A majority of the board — Barbara Klausner, Barb Mitchell and Dana Tom — said giving high-school students a stress-reducing, clean break over the December holidays was worth the tradeoff of the earlier August start date. Dissenting were board President Melissa Baten Caswell and Vice-President Camille Townsend.
Under the new calendar, the academic year 2012-13 will run from Aug. 16 to May 30, with first-semester finals ending Dec. 21, with a similar structure the following year.
The current academic year, by contrast, began Aug. 24 and runs to June 9, with the first semester ending in late January.
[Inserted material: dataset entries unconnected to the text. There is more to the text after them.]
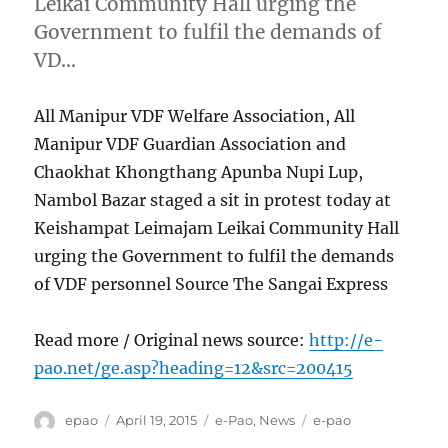
Leikai Community Hall urging the
Government to fulfil the demands of
VD…
All Manipur VDF Welfare Association, All
Manipur VDF Guardian Association and
Chaokhat Khongthang Apunba Nupi Lup,
Nambol Bazar staged a sit in protest today at
Keishampat Leimajam Leikai Community Hall
urging the Government to fulfil the demands
of VDF personnel Source The Sangai Express
Read more / Original news source:
http://e-
pao.net/ge.asp?heading=12&src=200415
Author
Posted
Categories
Tags
epao
April 19, 2015
e-Pao
,
News
e-pao
on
But in voting for the change, board members insisted on a staff report by this November — nine months ahead of implementation of the new calendar — with specifics on how schools will manage a first semester that begins in mid-August and is eight school days and 16 calendar days shorter than second semester.
In particular, they asked schools to explain how they will calibrate student workloads to adjust for the uneven semesters, deal with classroom heat and support seniors who are applying to colleges as they're preparing for first-semester finals.
Sixty people — most of them parents — signed up to address the board about the calendar Tuesday night, with the vast majority asking board members to reject the change.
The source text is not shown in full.